Given pairs (x_i,y_i) of samples x_i and (vector-valued) labels y_i drawn from some distribution, a fundamental problems in machine learning is to train a neural network to correctly classify the data. This problem can be framed as a learning problem. Namely, given pairs (x_i,y_i) with the promise that the samples are classified by some ground-truth neural network M(x), one can attempt to learn the weights of this network. In this talk, we focus on two-layer networks M(x) with a single hidden layer containing rectified (e.g. ReLU) activation units f( ). Such a network is specified by weight matrices U,V, so that M(x) = U f(V x), and f is applied coordinate-wise. More generally, the observations y_i may be corrupted by noise e_i, and instead we observe M(x_i) + e_i, and the goal is to learn the matrices U,V. In this talk, we discuss state of the art learning algorithms and hardness results under varying assumptions on the input and noise.
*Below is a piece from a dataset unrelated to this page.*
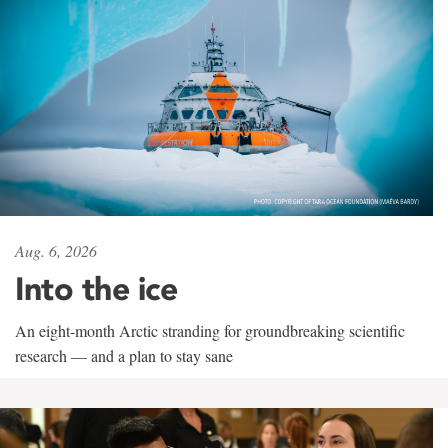
Aug. 6, 2026
Into the ice
An eight-month Arctic stranding for groundbreaking scientific
research — and a plan to stay sane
Our central result is a polynomial time algorithm for Gaussian inputs and Sub-gaussian noise. In addition, we discuss a poly-time exact recovery algorithm for the noiseless case, and fixed-parameter tractable algorithms for more general noise distributions.

Based on a joint work, partly carried out at the Simons Institute, with Ainesh Bakshi and David Woodruff [arXiv:1811.01885].